Speaking to the documentary crew, Wagner felt relieved to have a chance to tell her side.

“It’s not something that I normally talk about, but over the last few years I just learned, y’know, it happened, it’s part of who I am -- good and bad -- so what happens in your past stays with you no matter how hard you try to forget it or push it away, push it to the side."

Dr. Stuart Bassman, a Cincinnati psychologist, told WCPO the murder likely had a scarring effect on the community around it.

"There is a sense that we all want to believe we're safe, but to the very extent when a crime like this occurs in our hometown, in our community, it's a wake-up call," he said.

As for whether prisoners like Couch can re-enter society, Bassman said redemption lies in her hands.

"Trauma is an injury. Trauma is a wound and, unfortunately, the most common way of dealing with the trauma is to deny it," Bassman said. "The most common way of dealing with the trauma is to pretend it will just heal through time."

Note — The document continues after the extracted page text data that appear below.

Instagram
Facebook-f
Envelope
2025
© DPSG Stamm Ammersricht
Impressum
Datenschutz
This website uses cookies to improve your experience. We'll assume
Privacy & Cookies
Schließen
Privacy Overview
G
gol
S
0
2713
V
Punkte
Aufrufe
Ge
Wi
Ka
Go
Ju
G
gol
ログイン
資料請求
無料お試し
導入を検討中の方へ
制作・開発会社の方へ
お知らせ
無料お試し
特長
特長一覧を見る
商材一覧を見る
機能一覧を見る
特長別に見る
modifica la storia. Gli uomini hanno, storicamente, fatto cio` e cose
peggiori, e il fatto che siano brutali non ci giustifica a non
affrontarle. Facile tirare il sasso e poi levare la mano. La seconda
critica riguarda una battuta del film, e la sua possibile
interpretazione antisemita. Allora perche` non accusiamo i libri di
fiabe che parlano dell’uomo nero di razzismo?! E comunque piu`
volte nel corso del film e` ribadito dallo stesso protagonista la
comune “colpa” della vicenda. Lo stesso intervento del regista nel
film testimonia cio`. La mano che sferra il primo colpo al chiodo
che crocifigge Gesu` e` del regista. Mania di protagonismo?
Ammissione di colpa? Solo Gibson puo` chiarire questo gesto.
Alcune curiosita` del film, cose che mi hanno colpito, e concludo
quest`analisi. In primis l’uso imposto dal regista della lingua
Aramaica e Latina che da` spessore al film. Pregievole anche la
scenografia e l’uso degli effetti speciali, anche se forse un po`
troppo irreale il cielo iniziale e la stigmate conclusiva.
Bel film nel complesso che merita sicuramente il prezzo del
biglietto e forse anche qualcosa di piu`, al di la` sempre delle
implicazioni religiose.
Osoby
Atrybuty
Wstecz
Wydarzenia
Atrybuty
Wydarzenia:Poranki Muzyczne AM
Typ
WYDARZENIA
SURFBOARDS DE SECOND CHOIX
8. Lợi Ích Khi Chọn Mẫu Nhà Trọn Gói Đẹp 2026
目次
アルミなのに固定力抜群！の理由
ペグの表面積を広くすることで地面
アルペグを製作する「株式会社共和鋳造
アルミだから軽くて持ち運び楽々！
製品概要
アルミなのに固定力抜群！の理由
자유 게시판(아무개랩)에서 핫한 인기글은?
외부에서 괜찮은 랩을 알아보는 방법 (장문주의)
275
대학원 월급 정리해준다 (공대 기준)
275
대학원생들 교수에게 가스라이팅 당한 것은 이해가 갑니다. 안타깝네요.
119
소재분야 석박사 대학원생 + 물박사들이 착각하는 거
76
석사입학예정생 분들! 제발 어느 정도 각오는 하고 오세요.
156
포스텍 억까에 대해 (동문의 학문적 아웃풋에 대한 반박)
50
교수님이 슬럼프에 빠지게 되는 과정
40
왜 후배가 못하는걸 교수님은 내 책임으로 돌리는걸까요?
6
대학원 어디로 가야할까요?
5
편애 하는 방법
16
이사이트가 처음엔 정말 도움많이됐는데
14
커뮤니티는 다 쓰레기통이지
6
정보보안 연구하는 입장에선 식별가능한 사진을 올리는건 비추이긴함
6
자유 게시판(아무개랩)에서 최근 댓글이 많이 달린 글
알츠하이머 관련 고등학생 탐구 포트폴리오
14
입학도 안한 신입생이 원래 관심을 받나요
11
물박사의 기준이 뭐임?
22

Wagner said she spent a lot of time learning to "forgive" herself for her unwitting part in hiding her father's body.

“Even though I didn’t do anything wrong, I felt like I had to just tell myself that this wasn’t my doing," she said.

Wagner now lives in West Africa, thousands of miles and an ocean away from her mother. Even though she feels safe where she is in Ghana, she still looks over her shoulder.

“If the parole board is watching or something, I hope they hear this," Wagner said. "And I hope they deny her."